◆ Entries shown:

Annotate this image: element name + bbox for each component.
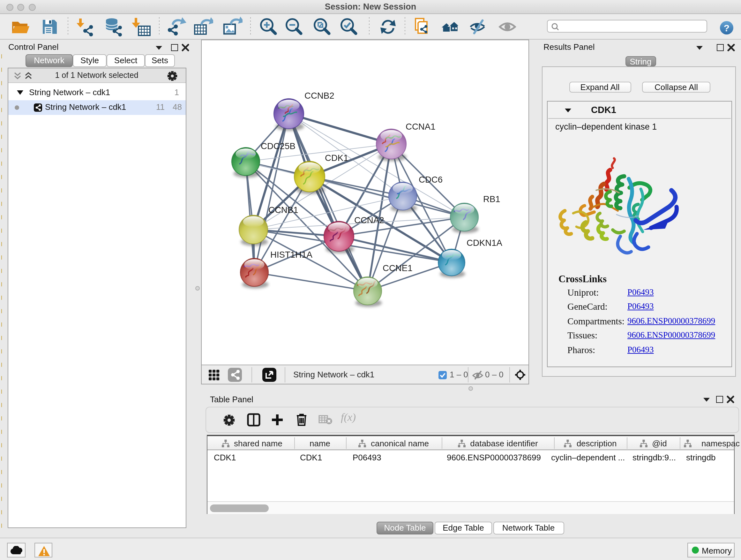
svg-text:CDC25B: CDC25B (260, 141, 295, 151)
svg-text:CCNB1: CCNB1 (268, 205, 298, 215)
svg-text:CCNA1: CCNA1 (405, 122, 435, 132)
svg-text:CDC6: CDC6 (418, 175, 442, 185)
svg-text:CDK1: CDK1 (325, 153, 348, 163)
svg-text:CCNE1: CCNE1 (382, 263, 412, 273)
svg-text:CCNB2: CCNB2 (304, 91, 334, 101)
svg-text:CDKN1A: CDKN1A (466, 238, 502, 248)
svg-text:CCNA2: CCNA2 (354, 215, 384, 225)
svg-text:HIST1H1A: HIST1H1A (270, 250, 312, 260)
svg-text:RB1: RB1 (483, 194, 500, 204)
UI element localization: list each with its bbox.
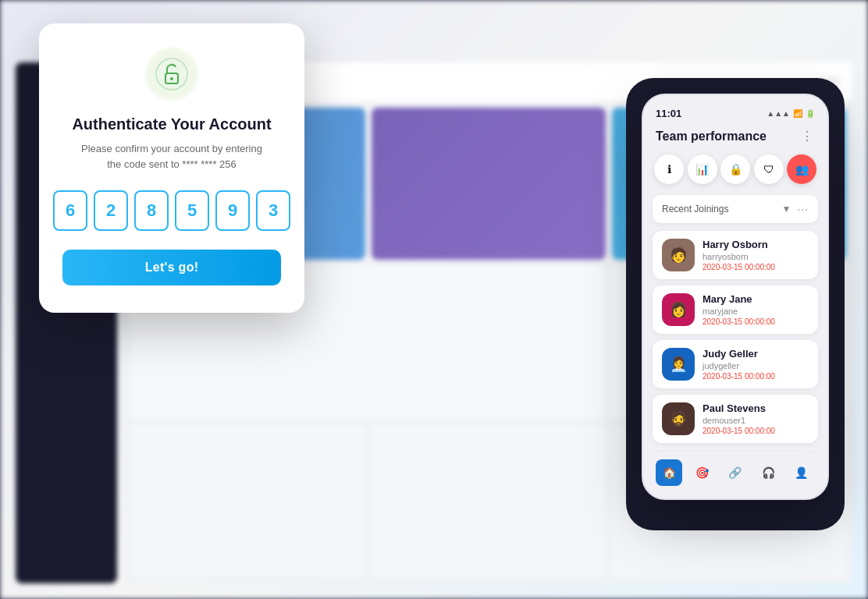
phone-app-title: Team performance bbox=[656, 129, 767, 144]
team-icon: 👥 bbox=[795, 163, 809, 175]
svg-point-2 bbox=[170, 77, 173, 80]
auth-modal: Authenticate Your Account Please confirm… bbox=[39, 23, 304, 313]
chart-icon-circle[interactable]: 📊 bbox=[688, 154, 717, 184]
lock-icon bbox=[155, 58, 188, 90]
lock-small-icon: 🔒 bbox=[729, 163, 742, 175]
chart-icon: 📊 bbox=[695, 163, 709, 175]
signal-icon: ▲▲▲ bbox=[767, 109, 790, 118]
auth-subtitle: Please confirm your account by entering … bbox=[78, 141, 265, 172]
code-digit-3[interactable]: 8 bbox=[134, 190, 169, 231]
avatar-harry: 🧑 bbox=[662, 239, 695, 271]
user-info-mary: Mary Jane maryjane 2020-03-15 00:00:00 bbox=[703, 293, 775, 326]
info-icon-circle[interactable]: ℹ bbox=[654, 154, 684, 184]
user-handle-judy: judygeller bbox=[703, 361, 775, 370]
lock-icon-wrapper bbox=[144, 47, 199, 101]
user-name-judy: Judy Geller bbox=[703, 348, 775, 360]
code-digit-5[interactable]: 9 bbox=[215, 190, 250, 231]
phone-bottom-nav: 🏠 🎯 🔗 🎧 👤 bbox=[653, 451, 818, 486]
code-digit-4[interactable]: 5 bbox=[175, 190, 209, 231]
code-digit-1[interactable]: 6 bbox=[53, 190, 87, 231]
headset-icon: 🎧 bbox=[762, 466, 775, 479]
recent-joinings-dropdown[interactable]: Recent Joinings ▼ ··· bbox=[653, 195, 818, 223]
ellipsis-icon[interactable]: ··· bbox=[797, 203, 809, 215]
user-card-judy[interactable]: 👩‍💼 Judy Geller judygeller 2020-03-15 00… bbox=[653, 340, 818, 388]
team-icon-circle[interactable]: 👥 bbox=[787, 154, 816, 184]
phone-time: 11:01 bbox=[656, 108, 681, 119]
nav-target-button[interactable]: 🎯 bbox=[689, 459, 716, 486]
user-handle-mary: maryjane bbox=[703, 307, 775, 316]
avatar-judy: 👩‍💼 bbox=[662, 348, 695, 381]
user-card-mary[interactable]: 👩 Mary Jane maryjane 2020-03-15 00:00:00 bbox=[653, 285, 818, 334]
phone-status-bar: 11:01 ▲▲▲ 📶 🔋 bbox=[653, 108, 818, 119]
user-name-mary: Mary Jane bbox=[703, 293, 775, 305]
avatar-mary: 👩 bbox=[662, 293, 695, 326]
lock-icon-circle[interactable]: 🔒 bbox=[720, 154, 750, 184]
wifi-icon: 📶 bbox=[793, 109, 802, 118]
phone-header: Team performance ⋮ bbox=[653, 129, 818, 144]
target-icon: 🎯 bbox=[695, 466, 709, 479]
battery-icon: 🔋 bbox=[806, 109, 815, 118]
nav-home-button[interactable]: 🏠 bbox=[656, 459, 682, 486]
user-card-harry[interactable]: 🧑 Harry Osborn harryosborn 2020-03-15 00… bbox=[653, 231, 818, 279]
user-name-paul: Paul Stevens bbox=[703, 402, 775, 414]
link-icon: 🔗 bbox=[728, 466, 742, 479]
nav-profile-button[interactable]: 👤 bbox=[788, 459, 815, 486]
user-date-mary: 2020-03-15 00:00:00 bbox=[703, 317, 775, 326]
profile-icon: 👤 bbox=[795, 466, 808, 479]
user-handle-paul: demouser1 bbox=[703, 416, 775, 425]
auth-title: Authenticate Your Account bbox=[72, 115, 271, 133]
nav-headset-button[interactable]: 🎧 bbox=[755, 459, 781, 486]
phone-mockup: 11:01 ▲▲▲ 📶 🔋 Team performance ⋮ ℹ 📊 🔒 🛡… bbox=[642, 94, 829, 500]
code-input-group: 6 2 8 5 9 3 bbox=[53, 190, 290, 231]
user-name-harry: Harry Osborn bbox=[703, 239, 775, 250]
lets-go-button[interactable]: Let's go! bbox=[62, 250, 281, 285]
chevron-down-icon: ▼ bbox=[781, 204, 791, 214]
icon-circles-row: ℹ 📊 🔒 🛡 👥 bbox=[653, 154, 818, 184]
user-info-harry: Harry Osborn harryosborn 2020-03-15 00:0… bbox=[703, 239, 775, 271]
phone-status-icons: ▲▲▲ 📶 🔋 bbox=[767, 109, 815, 118]
user-date-harry: 2020-03-15 00:00:00 bbox=[703, 263, 775, 271]
code-digit-6[interactable]: 3 bbox=[256, 190, 290, 231]
home-icon: 🏠 bbox=[663, 466, 676, 479]
user-handle-harry: harryosborn bbox=[703, 252, 775, 261]
user-info-paul: Paul Stevens demouser1 2020-03-15 00:00:… bbox=[703, 402, 775, 435]
dropdown-actions: ▼ ··· bbox=[781, 203, 809, 215]
user-date-judy: 2020-03-15 00:00:00 bbox=[703, 372, 775, 381]
shield-icon-circle[interactable]: 🛡 bbox=[754, 154, 784, 184]
user-date-paul: 2020-03-15 00:00:00 bbox=[703, 427, 775, 435]
user-card-paul[interactable]: 🧔 Paul Stevens demouser1 2020-03-15 00:0… bbox=[653, 395, 818, 443]
avatar-paul: 🧔 bbox=[662, 402, 695, 435]
more-options-button[interactable]: ⋮ bbox=[801, 129, 815, 144]
nav-link-button[interactable]: 🔗 bbox=[722, 459, 749, 486]
shield-icon: 🛡 bbox=[763, 163, 774, 175]
code-digit-2[interactable]: 2 bbox=[94, 190, 128, 231]
dropdown-label: Recent Joinings bbox=[662, 204, 728, 214]
user-info-judy: Judy Geller judygeller 2020-03-15 00:00:… bbox=[703, 348, 775, 381]
info-icon: ℹ bbox=[667, 163, 671, 175]
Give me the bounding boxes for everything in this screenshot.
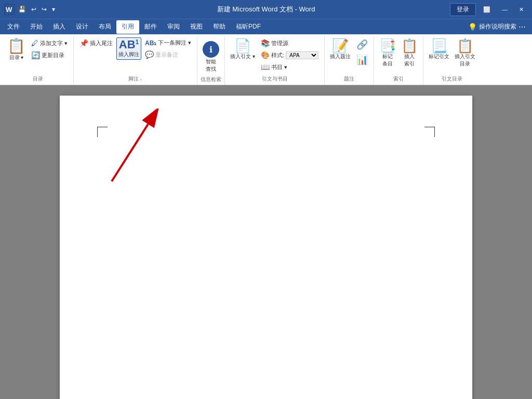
endnote-label: 插入尾注 [90, 39, 113, 47]
toc-group-content: 📋 目录 ▾ 🖊 添加文字 ▾ 🔄 更新目录 [5, 36, 70, 74]
show-notes-icon: 💬 [145, 50, 154, 59]
insert-footnote-button[interactable]: AB1 插入脚注 [116, 37, 141, 60]
toc-group-label: 目录 [5, 74, 70, 84]
add-text-label: 添加文字 ▾ [40, 39, 68, 47]
smart-lookup-icon: ℹ [203, 41, 219, 58]
citation-index-group-label: 引文目录 [427, 74, 477, 84]
login-button[interactable]: 登录 [450, 3, 476, 16]
menu-layout[interactable]: 布局 [94, 20, 116, 34]
mark-entry-button[interactable]: 📑 标记条目 [377, 37, 398, 69]
menu-design[interactable]: 设计 [71, 20, 94, 34]
menu-help[interactable]: 帮助 [208, 20, 231, 34]
manage-sources-label: 管理源 [271, 39, 288, 47]
mark-entry-icon: 📑 [379, 39, 396, 52]
document-page: 百度知道 ↵ [60, 96, 472, 399]
next-footnote-button[interactable]: AB₁ 下一条脚注 ▾ [142, 37, 194, 48]
title-bar-left: W 💾 ↩ ↪ ▾ [4, 4, 98, 15]
update-toc-button[interactable]: 🔄 更新目录 [29, 49, 70, 61]
menu-review[interactable]: 审阅 [162, 20, 185, 34]
mark-citation-label: 标记引文 [429, 53, 449, 60]
index-group-label: 索引 [377, 74, 420, 84]
caption-group-label: 题注 [328, 74, 370, 84]
caption-label: 插入题注 [330, 53, 351, 60]
close-btn[interactable]: ✕ [515, 5, 528, 14]
help-search[interactable]: 操作说明搜索 [479, 22, 516, 31]
mark-citation-icon: 📃 [431, 39, 447, 52]
ribbon-group-citation-index: 📃 标记引文 📋 插入引文目录 引文目录 [423, 36, 481, 85]
style-select-btn[interactable]: 🎨 样式: APA MLA Chicago [258, 49, 321, 61]
insert-endnote-button[interactable]: 📌 插入尾注 [77, 37, 115, 49]
style-label: 样式: [271, 51, 284, 59]
add-text-icon: 🖊 [31, 39, 38, 47]
footnote-expand-icon[interactable]: ⬦ [140, 77, 142, 82]
minimize-btn[interactable]: — [498, 5, 512, 14]
caption-icon: 📝 [332, 39, 349, 52]
menu-home[interactable]: 开始 [25, 20, 48, 34]
ribbon-group-footnote: 📌 插入尾注 AB1 插入脚注 AB₁ 下一条脚注 ▾ 💬 显示备注 [74, 36, 197, 85]
show-notes-label: 显示备注 [155, 51, 178, 59]
menu-file[interactable]: 文件 [2, 20, 25, 34]
endnote-col: 📌 插入尾注 [77, 37, 115, 49]
footnote-group-label: 脚注 ⬦ [77, 74, 194, 84]
menu-insert[interactable]: 插入 [48, 20, 71, 34]
citations-group-content: 📄 插入引文 ▾ 📚 管理源 🎨 样式: APA MLA Chicago [228, 36, 321, 74]
document-title: 新建 Microsoft Word 文档 - Word [98, 5, 434, 14]
citation-label: 插入引文 ▾ [230, 53, 255, 60]
ribbon-group-caption: 📝 插入题注 🔗 📊 题注 [325, 36, 374, 85]
insert-citation-table-label: 插入引文目录 [455, 53, 475, 68]
mark-entry-label: 标记条目 [382, 53, 393, 68]
cross-ref-button[interactable]: 🔗 [354, 37, 370, 52]
toc-label: 目录 ▾ [9, 54, 24, 61]
manage-sources-button[interactable]: 📚 管理源 [258, 37, 321, 49]
cross-ref-icon: 🔗 [356, 39, 368, 50]
svg-text:W: W [6, 6, 12, 14]
toc-col: 🖊 添加文字 ▾ 🔄 更新目录 [29, 37, 70, 61]
next-footnote-label: 下一条脚注 ▾ [158, 39, 191, 47]
update-toc-icon: 🔄 [31, 51, 40, 59]
table-of-fig-button[interactable]: 📊 [354, 52, 370, 67]
insert-caption-button[interactable]: 📝 插入题注 [328, 37, 353, 62]
menu-foxitpdf[interactable]: 福昕PDF [231, 20, 266, 34]
document-area: 百度知道 ↵ [0, 85, 532, 399]
toc-icon: 📋 [7, 39, 25, 54]
add-text-button[interactable]: 🖊 添加文字 ▾ [29, 37, 70, 49]
next-footnote-icon: AB₁ [145, 39, 156, 47]
update-toc-label: 更新目录 [42, 51, 64, 59]
footnote-icon: AB1 [119, 39, 139, 50]
insert-index-icon: 📋 [401, 39, 418, 52]
word-icon: W [4, 4, 15, 15]
menu-view[interactable]: 视图 [185, 20, 208, 34]
footnote-label: 插入脚注 [118, 51, 139, 58]
redo-quick-btn[interactable]: ↪ [40, 5, 48, 14]
insert-index-button[interactable]: 📋 插入索引 [399, 37, 420, 69]
help-more-icon[interactable]: ⋯ [518, 23, 526, 31]
ribbon-group-search: ℹ 智能查找 信息检索 [197, 36, 225, 85]
style-dropdown[interactable]: APA MLA Chicago [286, 51, 318, 59]
mark-citation-button[interactable]: 📃 标记引文 [427, 37, 451, 62]
smart-lookup-button[interactable]: ℹ 智能查找 [201, 37, 221, 74]
citation-index-group-content: 📃 标记引文 📋 插入引文目录 [427, 36, 477, 74]
search-group-content: ℹ 智能查找 [201, 36, 221, 74]
show-notes-button[interactable]: 💬 显示备注 [142, 49, 194, 60]
restore-btn[interactable]: ⬜ [479, 5, 495, 14]
ribbon: 📋 目录 ▾ 🖊 添加文字 ▾ 🔄 更新目录 目录 📌 [0, 34, 532, 85]
insert-citation-button[interactable]: 📄 插入引文 ▾ [228, 37, 257, 62]
menu-mailings[interactable]: 邮件 [139, 20, 162, 34]
bibliography-button[interactable]: 📖 书目 ▾ [258, 61, 321, 73]
menu-references[interactable]: 引用 [116, 20, 139, 34]
manage-sources-icon: 📚 [261, 39, 270, 47]
insert-toc-button[interactable]: 📋 目录 ▾ [5, 37, 28, 63]
lightbulb-icon: 💡 [468, 23, 477, 31]
search-group-label: 信息检索 [201, 74, 221, 84]
caption-col: 🔗 📊 [354, 37, 370, 67]
save-quick-btn[interactable]: 💾 [17, 5, 28, 14]
undo-quick-btn[interactable]: ↩ [30, 5, 38, 14]
ribbon-group-toc: 📋 目录 ▾ 🖊 添加文字 ▾ 🔄 更新目录 目录 [2, 36, 74, 85]
citations-col: 📚 管理源 🎨 样式: APA MLA Chicago 📖 书目 ▾ [258, 37, 321, 73]
caption-group-content: 📝 插入题注 🔗 📊 [328, 36, 370, 74]
quick-access-dropdown[interactable]: ▾ [50, 5, 57, 14]
bibliography-icon: 📖 [261, 63, 270, 71]
menu-bar: 文件 开始 插入 设计 布局 引用 邮件 审阅 视图 帮助 福昕PDF 💡 操作… [0, 19, 532, 34]
citation-icon: 📄 [234, 39, 251, 52]
insert-citation-table-button[interactable]: 📋 插入引文目录 [453, 37, 477, 69]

◆ What needs to be done:
What lines in the material mention "Please"? Copy every one of them.

◆ The completed task:
auth-modal: Authenticate Your Account Please confirm… bbox=[39, 23, 304, 313]
auth-subtitle: Please confirm your account by entering … bbox=[78, 141, 265, 172]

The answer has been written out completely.